Current literature on digital sampling wattmeter pays particular attention to a high measurement bandwidth. In the article [4] for example, a metrology device is characterized for frequencies up to 1 MHz. Commercially available devices provide a larger bandwidth ranging from 1 MHz to 10 MHz in exchange for a lower accuracy. However, power measurements with these devices are specified for sinewaves or a limited combination of sinewaves. A calorimetric approach exists for power measurements at electric drives besides the digital sampling approach [2, 8]. The calorimetric method measures directly heat losses. But calorimeters are either bulky or suffer from accuracy if large AC output power from an inverter is measured directly.

The current article proposes a novel method for providing a reference power result for the AC power to overcome the drawback of the power analyzer’s limited bandwidth as well as the limited power measurement range of the calorimetric approach. The reference result for the AC power is determined by combining a DC power measurement with a calorimetric heat loss measurement. As the proposed method does not require to measure AC quantities, the reference result provides to two important properties: is neither affected by a bandwidth limitation error nor by an error due to a wrong averaging interval. This desirable properties are achieved as the proposed method provides inherently DC quantities. Therefore, the obtained AC power measurement will serve as reference result for further investigations on power analyzers’ accuracy even for dynamic load changes.
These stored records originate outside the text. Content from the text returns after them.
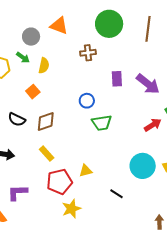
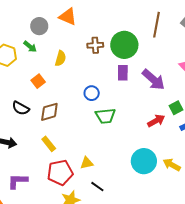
green circle: (109, 24) -> (124, 45), moved
yellow semicircle: (44, 66) -> (60, 58), moved
black line: (116, 194) -> (97, 187), moved

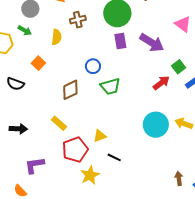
brown cross: (95, 45) -> (78, 20), moved
black semicircle: (21, 108) -> (15, 84), moved
brown diamond: (49, 112) -> (70, 90), moved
This article is structured as follows: Sect. 2 describes the test stand with the calorimetric measurement setup and derives the measurement uncertainty. Measurement scenarios and results are discussed in Sect. 3 and the main findings are summarized in Sect. 4.

2 Calorimetric AC power measurements

This section describes three aspects of the setup: the electric drive, the calorimetric measurement unit and the uncertainty evaluation of the calorimetric AC power measurements.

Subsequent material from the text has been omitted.